Além do Bicentenário, o 7 de setembro deste ano de 2022 ganha mais atenção devido às tensões políticas criadas nas comemorações da independência de 2021, quando o atual presidente, Jair Bolsonaro, utilizou a data para promover discursos antidemocráticos e insultar ministros do STF. O vínculo construído pelo governo Bolsonaro com símbolos nacionais como a bandeira, o verde e amarelo e o 7 de setembro levantam discussões sobre a memória da população brasileira sobre eles. Mas cabe notar que o uso dos símbolos nacionais pelo Estado já era comum bem antes do surgimento do bolsonarismo.
Durante a ditadura militar, usar as cores da bandeira era uma forma de mostrar apoio ao regime, portanto, a juventude resistente negou tais cores, conforme conta o professor Mozahir Salomão Bruck, da Faculdade de Comunicação e Artes da PUC Minas. “Passando ali na década de 70, eu, menino, me lembro disso. O Brasil se divorciou do verde e amarelo. Essas cores do Brasil viraram um tipo de sinalização de compactuação com a ditadura”. Especialista no estudo da memória, Bruck explica que, diferentemente da história, a memória é construída no presente e, por isso, está sempre mudando.
Da ditadura, a memória do povo brasileiro sobre o verde e amarelo só veio a mudar em 1992, durante as manifestações dos cara-pintada a favor do impeachment de Fernando Collor, conforme lembra Mozahir. Porém, essa visão do uso do verde e do amarelo como símbolos de união do povo fora das disputas políticas tradicionais abriu espaço para a apropriação das cores por governos populistas, como é o caso do governo Bolsonaro.
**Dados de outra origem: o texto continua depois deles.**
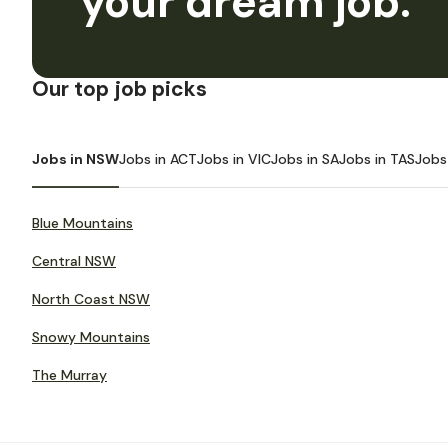
your dream job.
Our top job picks
Jobs in NSW
Jobs in ACT
Jobs in VIC
Jobs in SA
Jobs in TAS
Jobs
Blue Mountains
Central NSW
North Coast NSW
Snowy Mountains
The Murray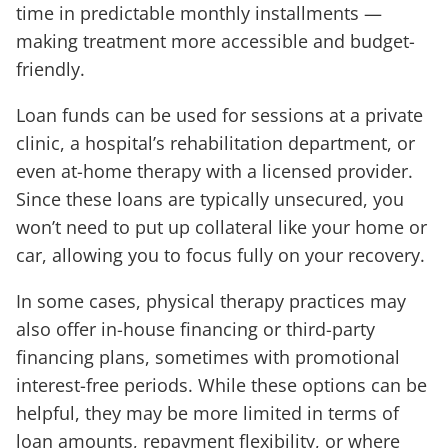
time in predictable monthly installments —
making treatment more accessible and budget-
friendly.
Loan funds can be used for sessions at a private
clinic, a hospital’s rehabilitation department, or
even at-home therapy with a licensed provider.
Since these loans are typically unsecured, you
won’t need to put up collateral like your home or
car, allowing you to focus fully on your recovery.
In some cases, physical therapy practices may
also offer in-house financing or third-party
financing plans, sometimes with promotional
interest-free periods. While these options can be
helpful, they may be more limited in terms of
loan amounts, repayment flexibility, or where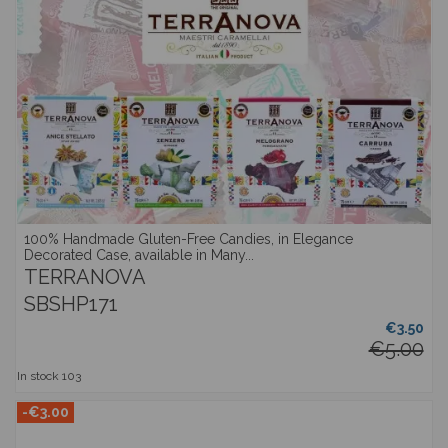
100% Handmade Gluten-Free Candies, in Elegance
Decorated Case, available in Many...
TERRANOVA
SBSHP171
€3.50
€5.00
In stock
103
-€3.00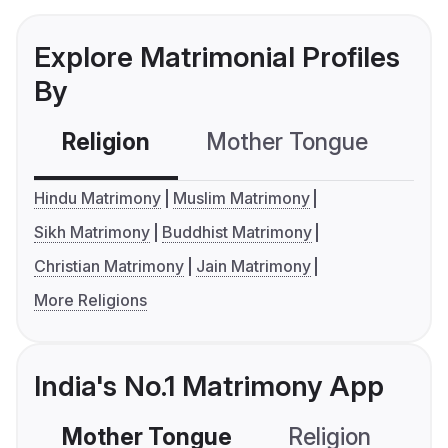
Explore Matrimonial Profiles
By
Religion
Mother Tongue
C
Hindu Matrimony
Muslim Matrimony
Sikh Matrimony
Buddhist Matrimony
Christian Matrimony
Jain Matrimony
More Religions
India's No.1 Matrimony App
Mother Tongue
Religion
C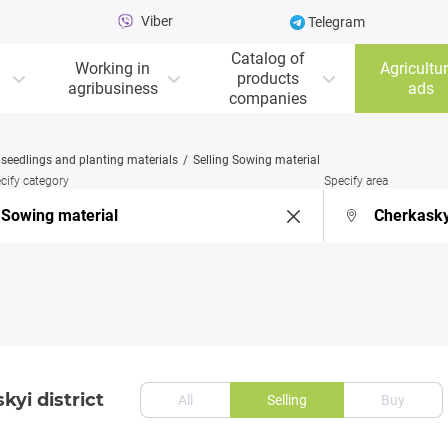
Viber
Telegram
Catalog of
Working in
Agricultur
products
agribusiness
ads
companies
, seedlings and planting materials
Selling Sowing material
cify category
Specify area
kyi district
All
Selling
Buy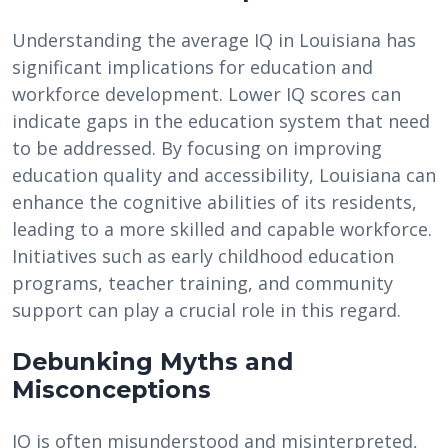
Understanding the average IQ in Louisiana has
significant implications for education and
workforce development. Lower IQ scores can
indicate gaps in the education system that need
to be addressed. By focusing on improving
education quality and accessibility, Louisiana can
enhance the cognitive abilities of its residents,
leading to a more skilled and capable workforce.
Initiatives such as early childhood education
programs, teacher training, and community
support can play a crucial role in this regard.
Debunking Myths and
Misconceptions
IQ is often misunderstood and misinterpreted,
A antropóloga e historiadora Lilia Schwarcz, em entrevista para a Folha de S. Paulo, diz que os governos populistas usam símbolos nacionais de maneira a transformar a oposição em inimigos da pátria. A ligação entre o governo e os símbolos da nação cria espaço para afirmar que aqueles que estão contra o governo estão, consequentemente, contra a nação.
Essa estratégia do uso da bandeira e das cores do país como símbolo de uma luta unida contra a corrupção corrobora com o discurso anti-estrutural proposto pela figura de Jair Bolsonaro. A antropóloga Letícia Cesarino, em palestra ministrada na UFMG, explica que Bolsonaro se coloca publicamente como o anti-político, ou seja, aquele que está fora da figura do político tradicional brasileiro. A aversão à política tradicional, materializada no Brasil pelo antipetismo, facilita a consolidação de discursos extremistas como os de Bolsonaro.
Ao longo dos anos, o verde e amarelo foi associado a movimentos que estavam “acima” dos conceitos de direita e esquerda, logo, antipolíticos, o que abriu caminho para apropriação da bandeira e do 7 de setembro pelo governo vigente, conforme pontua a professora Letícia Cesarino.
A associação dos símbolos nacionais ao governo de Bolsonaro levou a uma ressignificação desses pelo povo, que passou a ligar as atitudes e falas do governo a objetos, bandeiras e datas comemorativas, como é o caso do 7 de setembro. Nesse contexto, o professor Mozahir Bruck explica que a memória resulta de diversos acontecimentos que se passaram ao longo do tempo mas, principalmente, como eles são apropriados e ressignificados no presente. “Olha o que virou o 7 de setembro agora em 2022. As pessoas associam isso [a data] ao risco de golpe”, aponta Mozahir Bruck.
Assim, a memória do povo brasileiro sobre o verde e amarelo sofre mudança constante. Para Mozahir Bruck, os brasileiros têm com as cores e a bandeira uma relação de paixão e, ao mesmo tempo, de vergonha. A negação dos símbolos nacionais aparece como uma reação da sociedade face a governos autoritários. Segundo Bruck, a estigmatização “marca uma sociedade fraturada por movimentos autoritários e que dá como resposta a isso esse rechaçamento à apropriação dos símbolos nacionais, porque o verde amarelo virou um símbolo do estado, não da sociedade”.